Governments make record-setting pledges of $26 billion to fund education
Expectations were blown out of the water today in Brussels as historic financial commitments were made toward funding education in the world’s poorest countries that will help provide a quality education for millions of children.
At what could have been viewed as a melting pot of the education policy world, politics, civil society, and international organisations came together in the heart of Belgium June 25th and 26th for the second Global Partnership for Education (GPE) Replenishment Conference in hopes of hitting what now seems like a very modest US $3.5 billion post-2015 funding goal.
“This exceptional result is a vote of confidence in the power of education to lift the lives of millions of children, and is a tribute to far-sighted leadership in our partner countries - donors and developing country partners alike,” said Julia Gillard, GPE Board Chair and former Australian prime minister. “No other organization has a partnership structure that has leveraged such substantial funds from developing countries.”
A vast majority of the record-high dollar amount came from 27 developing countries’ promise to increase spending on education by $26 billion over the next three years, a 25 percent jump from current levels. Another $2.1 billion came from the likes of European Union, Sweden, Norway, Denmark and the United Kingdom.
Education International gives teachers a starring role
“Teachers are absolutely the key to quality education,” was the message Education International (EI) General Secretary Fred van Leeuwen made loud and clear, erasing any doubts about the importance of teachers in creating quality education as Education International (EI) also made its pledge to the GPE.
In his pledge for EI, van Leeuwen made an annual commitment of 2 million euros from 2015 to 2018 to assist education unions worldwide, with a special emphasis on those in the GPE countries in order to:
· Establish social and professional dialogues with their public authorities;
· Raise professional standards and put a stop to de-professionalization trends;
· Target the barriers to access, such as child labour, child marriage, school fees, and the professional teacher shortage;
· Establish partnerships with civil society, international organisations, and the private sector to support the EFA targets, but expose those creating new barriers or feeding de-professionalization.
In addition, Education International also pledged to:
· Improve gender equality in education, including the achievement of gender parity in primary and lower secondary school;
· Improve learning outcomes, including increasing grade 3 literacy rates;
· Strengthen support for education development in fragile states, and in jurisdictions lagging behind in reaching the EFA targets;
· And as a member of the Emergency Coalition for Global Education Action, provide additional support to teachers and their organisations in Haiti, Lebanon, Pakistan and Nigeria.
Earlier in the day, as leaders filed into the ‘pledging room’ to confirm their support to the GPE, side panel discussions threw the spotlight on all the key education issues.
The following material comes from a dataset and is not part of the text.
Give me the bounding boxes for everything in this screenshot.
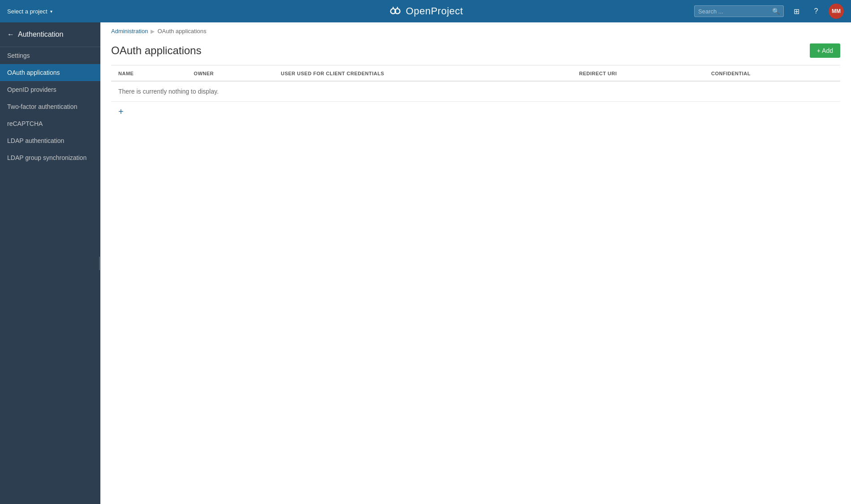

During the debate “Empowering Teachers,” van Leeuwen wasted little pointing out where to start.
“First, we need to listen to them, consult with them, and engage with them on reforms,” he said of bringing teachers into the decision-making process. “When you talk to teachers, you talk to the teaching profession.”
In light of the billions of dollars dedicated to education for the near future, the work of EI will continue to ensure that education finds its place as one of the United Nations Post-2015 Development Goals, which will determine the global development priorities until 2030.